A former kidnap victim says being held hostage made her feel "invincible" enough to become the CEO of Callaghan Innovation, which is indirectly involved in the production of drones.
Mary Quin told TVNZ's Q+A that after the kidnapping ordeal, during which she pointed a gun at a dying kidnapper's head, "there was the sense I was invincible - it made me willing to take more risks in my career choices."
Dr Quin was in Yemen in 1998 working for Xerox Corporation when the kidnapping occurred. Four tourists died in the ordeal.
After a gun battle freed her from the kidnappers, Dr Quin arranged an interview with Egyptian Islamic preacher Abu Hamza al Masri. She would later testify against him when in May this year he was tried under his real name, Mustafa Kemal Mustafa, by the Federal District Court in New York.
That trial featured evidence including audio clips of Mustafa being interviewed by Dr Quin, in which it appeared Mustafa said Dr Quin's kidnapping was "Islamically a good thing."
Mustafa was convicted of 11 terrorism charges.
He was related to the men Dr Quin was to be exchanged for 16 years ago, Dr Quin said.
"It's strange looking back, there was a sense of unreality."
When researching her book, Kidnapped In Yemen, "Abu Hamza was one of a number of people I reached out to."

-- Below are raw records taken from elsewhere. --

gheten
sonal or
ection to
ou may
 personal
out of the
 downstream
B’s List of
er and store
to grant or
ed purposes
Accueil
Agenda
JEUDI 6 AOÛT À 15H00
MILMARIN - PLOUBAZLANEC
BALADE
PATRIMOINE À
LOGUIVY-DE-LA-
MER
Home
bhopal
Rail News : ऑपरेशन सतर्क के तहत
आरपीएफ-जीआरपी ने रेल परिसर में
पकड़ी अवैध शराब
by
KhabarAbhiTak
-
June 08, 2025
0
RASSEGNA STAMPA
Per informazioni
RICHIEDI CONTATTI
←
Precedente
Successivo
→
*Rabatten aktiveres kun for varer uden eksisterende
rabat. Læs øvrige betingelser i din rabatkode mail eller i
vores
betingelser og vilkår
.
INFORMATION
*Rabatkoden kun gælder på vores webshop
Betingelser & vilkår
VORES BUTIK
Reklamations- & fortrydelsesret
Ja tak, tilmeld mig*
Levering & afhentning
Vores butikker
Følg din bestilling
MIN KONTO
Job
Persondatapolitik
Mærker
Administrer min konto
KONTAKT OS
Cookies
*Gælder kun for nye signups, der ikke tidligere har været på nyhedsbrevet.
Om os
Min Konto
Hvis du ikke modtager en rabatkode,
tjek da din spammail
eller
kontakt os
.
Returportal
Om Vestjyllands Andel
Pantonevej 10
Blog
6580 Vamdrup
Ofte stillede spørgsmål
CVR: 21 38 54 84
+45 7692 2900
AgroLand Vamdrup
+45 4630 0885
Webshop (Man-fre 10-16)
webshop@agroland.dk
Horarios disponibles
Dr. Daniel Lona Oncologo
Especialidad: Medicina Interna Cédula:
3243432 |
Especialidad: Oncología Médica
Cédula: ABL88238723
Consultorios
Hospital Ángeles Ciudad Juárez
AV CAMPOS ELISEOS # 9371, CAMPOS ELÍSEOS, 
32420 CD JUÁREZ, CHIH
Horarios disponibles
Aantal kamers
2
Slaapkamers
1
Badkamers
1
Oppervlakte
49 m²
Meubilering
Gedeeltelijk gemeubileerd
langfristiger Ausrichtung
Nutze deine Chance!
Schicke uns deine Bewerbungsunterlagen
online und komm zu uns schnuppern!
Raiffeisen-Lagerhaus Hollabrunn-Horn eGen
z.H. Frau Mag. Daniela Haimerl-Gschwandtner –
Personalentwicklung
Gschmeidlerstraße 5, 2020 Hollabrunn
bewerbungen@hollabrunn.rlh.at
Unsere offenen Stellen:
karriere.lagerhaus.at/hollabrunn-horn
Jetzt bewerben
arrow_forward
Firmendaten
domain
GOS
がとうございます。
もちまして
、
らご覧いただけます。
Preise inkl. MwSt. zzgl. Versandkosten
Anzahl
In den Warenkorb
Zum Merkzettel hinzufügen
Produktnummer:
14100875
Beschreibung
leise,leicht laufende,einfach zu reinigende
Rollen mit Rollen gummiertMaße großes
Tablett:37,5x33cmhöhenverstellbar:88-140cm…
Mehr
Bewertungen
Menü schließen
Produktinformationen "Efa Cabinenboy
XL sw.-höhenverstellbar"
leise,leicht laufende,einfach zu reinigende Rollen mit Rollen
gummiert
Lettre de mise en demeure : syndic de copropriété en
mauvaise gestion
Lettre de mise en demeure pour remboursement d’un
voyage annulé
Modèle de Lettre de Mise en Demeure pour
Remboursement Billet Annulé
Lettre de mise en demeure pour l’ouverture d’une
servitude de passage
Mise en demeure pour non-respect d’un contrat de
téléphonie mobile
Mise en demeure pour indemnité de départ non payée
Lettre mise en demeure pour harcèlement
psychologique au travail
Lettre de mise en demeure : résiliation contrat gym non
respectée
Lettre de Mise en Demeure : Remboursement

Dr Quin said she never felt afraid of the terrorist mastermind when she was in court with him.
"It's more what he stands for that has me concerned.
"I've always been [concerned about] regimes that suppress women's rights."
Dr Quin was appointed CEO of Callaghan Innovation in March 2013.
Interviewer Susan Wood asked her if becoming head of Callaghan Innovation was a brave move, considering the company manages 350 people, and worked on 970 research and development projects for 260 businesses in the last year.
"It's challenging," Dr Quin said.
Wood pressed Dr Quin about Callaghan's investment of funding grants to New Zealand companies including Hawkeye UAV which make unmanned aerial vehicles, which Wood referred to as drones. Dr Quin said UAVs had many agricultural applications.
She holds joint NZ-US citizenship, and gained her Bachelor of Science (honours) at University of Canterbury before attending Harvard Business School.